Hand back all records exactly, pictures omitted.
++++ DATA ++++
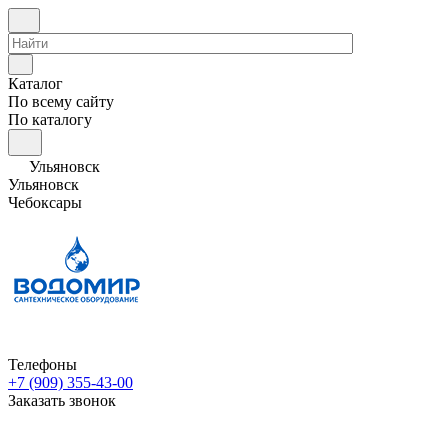
Каталог
По всему сайту
По каталогу
Ульяновск
Ульяновск
Чебоксары
Телефоны
+7 (909) 355-43-00
Заказать звонок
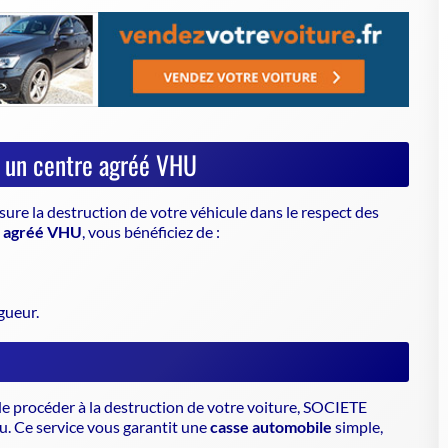
sure la destruction de votre véhicule dans le respect des
e agréé VHU
, vous bénéficiez de :
gueur.
e procéder à la destruction de votre voiture, SOCIETE
. Ce service vous garantit une
casse automobile
simple,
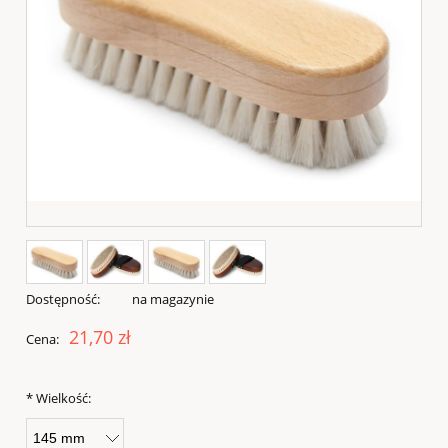
Dostępność:
na magazynie
21,70 zł
Cena:
*
Wielkość:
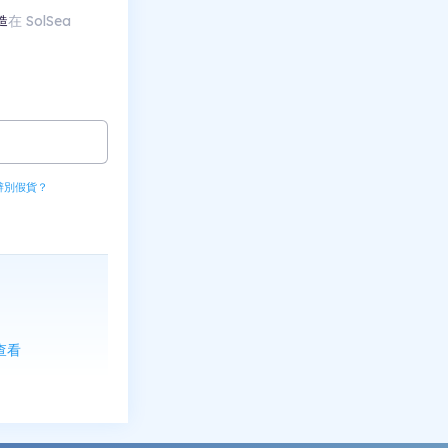
在 SolSea
造
辨別假貨？
上查看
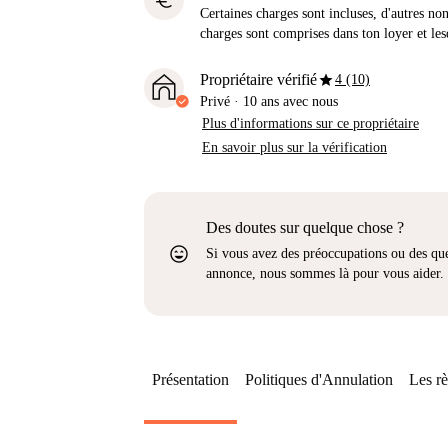
euro
Certaines charges sont incluses, d'autres no
charges sont comprises dans ton loyer et les
star
Propriétaire vérifié
4 (10)
Privé
·
10 ans
avec nous
Plus d'informations sur ce propriétaire
En savoir plus sur la vérification
Des doutes sur quelque chose ?
sentiment_very_satisfied
Si vous avez des préoccupations ou des que
annonce, nous sommes là pour vous aider.
Présentation
Politiques d'Annulation
Les rè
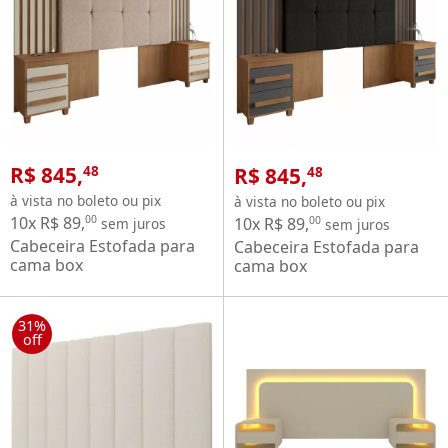
R$ 845,
R$ 845,
48
48
à vista no boleto ou pix
à vista no boleto ou pix
10x R$ 89,
00
10x R$ 89,
00
sem juros
sem juros
Cabeceira Estofada para
Cabeceira Estofada para
cama box
cama box
casal/Queen/king RV
casal/Queen/king RV
Móveis Suíça com 02
Móveis Suíça com 02
mesas de cabeceira com
mesas de cabeceira com
31%
tomada cinamomo OFF
off
tomada cinamomo Grafite
White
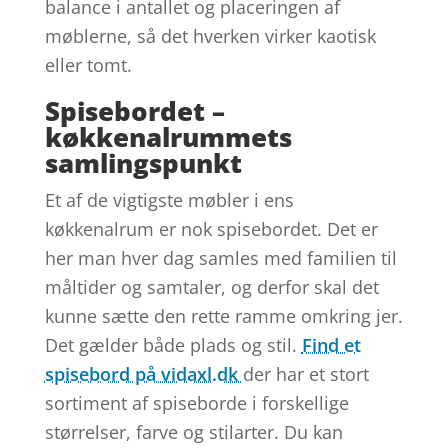
balance i antallet og placeringen af
møblerne, så det hverken virker kaotisk
eller tomt.
Spisebordet –
køkkenalrummets
samlingspunkt
Et af de vigtigste møbler i ens
køkkenalrum er nok spisebordet. Det er
her man hver dag samles med familien til
måltider og samtaler, og derfor skal det
kunne sætte den rette ramme omkring jer.
Det gælder både plads og stil.
Find et
spisebord på vidaxl.dk
der har et stort
sortiment af spiseborde i forskellige
størrelser, farve og stilarter. Du kan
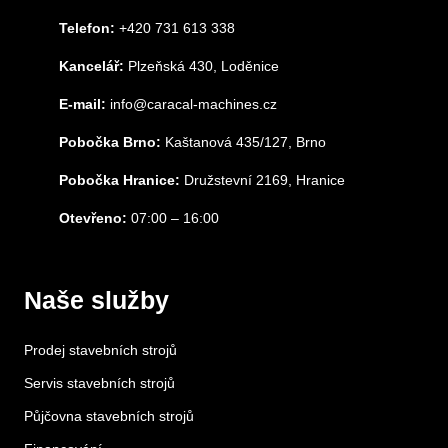
Telefon:
+420 731 613 338
Kancelář:
Plzeňská 430, Loděnice
E-mail:
info@caracal-machines.cz
Pobočka Brno:
Kaštanová 435/127, Brno
Pobočka Hranice:
Družstevní 2169, Hranice
Otevřeno:
07:00 – 16:00
Naše služby
Prodej stavebních strojů
Servis stavebních strojů
Půjčovna stavebních strojů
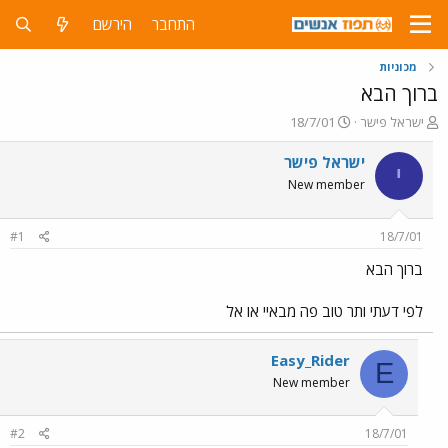
התחבר
הירשם
מכוניות
ברוך הבא
פ
פ
ישראל פישר
18/7/01
ו
ו
ת
ר
ישראל פישר
י
ח
ס
New member
ה
ם
נ
ב
ו
ת
#1
18/7/01
ש
א
א
ר
ברוך הבא
י
ך
לפי דעתי ותר טוב פה מבאיי או אל
Easy_Rider
E
New member
#2
18/7/01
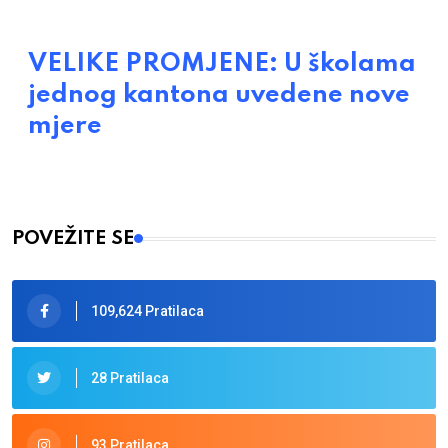
VELIKE PROMJENE: U školama
jednog kantona uvedene nove
mjere
POVEŽITE SE
109,624 Pratilaca
28 Pratilaca
93 Pratilaca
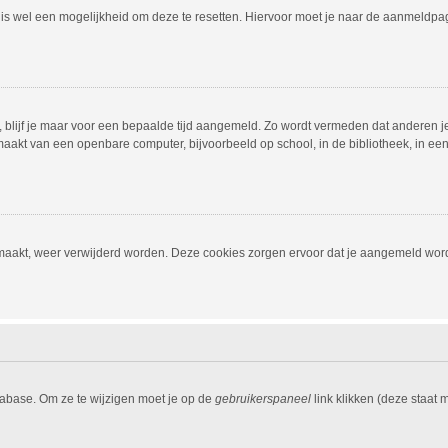
r is wel een mogelijkheid om deze te resetten. Hiervoor moet je naar de aanmeldp
, blijf je maar voor een bepaalde tijd aangemeld. Zo wordt vermeden dat anderen j
aakt van een openbare computer, bijvoorbeeld op school, in de bibliotheek, in een i
emaakt, weer verwijderd worden. Deze cookies zorgen ervoor dat je aangemeld word
tabase. Om ze te wijzigen moet je op de
gebruikerspaneel
link klikken (deze staat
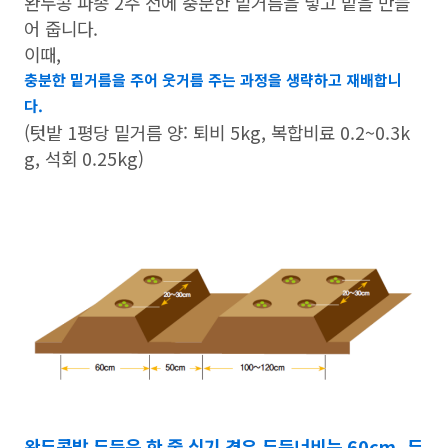
완두콩 파종 2주 전에 충분한 밑거름을 넣고 밭을 만들
어 줍니다.
이때,
충분한 밑거름을 주어 웃거름 주는 과정을 생략하고 재배합니
다.
(텃밭 1평당 밑거름 양: 퇴비 5kg, 복합비료 0.2~0.3k
g, 석회 0.25kg)
완두콩밭 두둑은 한 줄 심기 경우 두둑너비는 60cm, 두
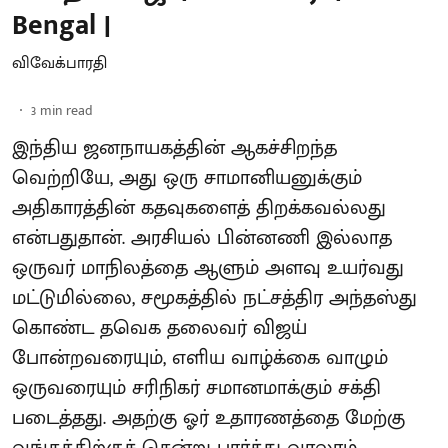
Bengal |
விவேக்பாரதி
3
min read
இந்திய ஜனநாயகத்தின் ஆகச்சிறந்த
வெற்றியே, அது ஒரு சாமானியனுக்கும்
அதிகாரத்தின் கதவுகளைத் திறக்கவல்லது
என்பதுதான். அரசியல் பின்னணி இல்லாத
ஒருவர் மாநிலத்தை ஆளும் அளவு உயர்வது
மட்டுமில்லை, சமூகத்தில் நட்சத்திர அந்தஸ்து
கொண்ட தவெக தலைவர் விஜய்
போன்றவரையும், எளிய வாழ்க்கை வாழும்
ஒருவரையும் சரிநிகர் சமானமாக்கும் சக்தி
படைத்தது. அதற்கு ஓர் உதாரணத்தை மேற்கு
வங்கத்திற்குச் சென்று பார்த்து வரலாம்.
++++
SOLUTION BELOW =
Каталог
По всему сайту
По каталогу
Ульяновск
Ульяновск
Чебоксары
Телефоны
+7 (909) 355-43-00
Заказать звонок
sure la destruction de votre véhicule dans le respect des
e agréé VHU
, vous bénéficiez de :
gueur.
e procéder à la destruction de votre voiture, SOCIETE
. Ce service vous garantit une
casse automobile
simple,
Dostępność:
na magazynie
21,70 zł
Cena:
*
Wielkość:
在 SolSea
造
辨別假貨？
上查看
euro
Certaines charges sont incluses, d'autres no
charges sont comprises dans ton loyer et les
star
Propriétaire vérifié
4 (10)
Privé
·
10 ans
avec nous
Plus d'informations sur ce propriétaire
En savoir plus sur la vérification
Des doutes sur quelque chose ?
sentiment_very_satisfied
Si vous avez des préoccupations ou des que
annonce, nous sommes là pour vous aider.
Présentation
Politiques d'Annulation
Les rè
R$ 845,
R$ 845,
48
48
à vista no boleto ou pix
à vista no boleto ou pix
10x R$ 89,
00
10x R$ 89,
00
sem juros
sem juros
Cabeceira Estofada para
Cabeceira Estofada para
cama box
cama box
casal/Queen/king RV
casal/Queen/king RV
Móveis Suíça com 02
Móveis Suíça com 02
mesas de cabeceira com
mesas de cabeceira com
31%
tomada cinamomo OFF
off
tomada cinamomo Grafite
White
balance i antallet og placeringen af
møblerne, så det hverken virker kaotisk
eller tomt.
Spisebordet –
køkkenalrummets
samlingspunkt
Et af de vigtigste møbler i ens
køkkenalrum er nok spisebordet. Det er
her man hver dag samles med familien til
måltider og samtaler, og derfor skal det
kunne sætte den rette ramme omkring jer.
Det gælder både plads og stil.
Find et
spisebord på vidaxl.dk
der har et stort
sortiment af spiseborde i forskellige
størrelser, farve og stilarter. Du kan
Telefon:
+420 731 613 338
Kancelář:
Plzeňská 430, Loděnice
E-mail:
info@caracal-machines.cz
Pobočka Brno:
Kaštanová 435/127, Brno
Pobočka Hranice:
Družstevní 2169, Hranice
Otevřeno:
07:00 – 16:00
Naše služby
Prodej stavebních strojů
Servis stavebních strojů
Půjčovna stavebních strojů
התחבר
הירשם
מכוניות
ברוך הבא
פ
פ
ישראל פישר
18/7/01
ו
ו
ת
ר
ישראל פישר
י
ח
ס
New member
ה
ם
נ
ב
ו
ת
#1
18/7/01
ש
א
א
ר
ברוך הבא
י
ך
לפי דעתי ותר טוב פה מבאיי או אל
Easy_Rider
E
New member
#2
18/7/01
VELIKE PROMJENE: U školama
jednog kantona uvedene nove
mjere
POVEŽITE SE
109,624 Pratilaca
28 Pratilaca
93 Pratilaca
r is wel een mogelijkheid om deze te resetten. Hiervoor moet je naar de aanmeldp
, blijf je maar voor een bepaalde tijd aangemeld. Zo wordt vermeden dat anderen j
aakt van een openbare computer, bijvoorbeeld op school, in de bibliotheek, in een i
emaakt, weer verwijderd worden. Deze cookies zorgen ervoor dat je aangemeld word
tabase. Om ze te wijzigen moet je op de
gebruikerspaneel
link klikken (deze staat
완두콩 파종 2주 전에 충분한 밑거름을 넣고 밭을 만들
어 줍니다.
이때,
충분한 밑거름을 주어 웃거름 주는 과정을 생략하고 재배합니
다.
(텃밭 1평당 밑거름 양: 퇴비 5kg, 복합비료 0.2~0.3k
g, 석회 0.25kg)
완두콩밭 두둑은 한 줄 심기 경우 두둑너비는 60cm, 두
Bengal |
விவேக்பாரதி
3
min read
இந்திய ஜனநாயகத்தின் ஆகச்சிறந்த
வெற்றியே, அது ஒரு சாமானியனுக்கும்
அதிகாரத்தின் கதவுகளைத் திறக்கவல்லது
என்பதுதான். அரசியல் பின்னணி இல்லாத
ஒருவர் மாநிலத்தை ஆளும் அளவு உயர்வது
மட்டுமில்லை, சமூகத்தில் நட்சத்திர அந்தஸ்து
கொண்ட தவெக தலைவர் விஜய்
போன்றவரையும், எளிய வாழ்க்கை வாழும்
ஒருவரையும் சரிநிகர் சமானமாக்கும் சக்தி
படைத்தது. அதற்கு ஓர் உதாரணத்தை மேற்கு
வங்கத்திற்குச் சென்று பார்த்து வரலாம்.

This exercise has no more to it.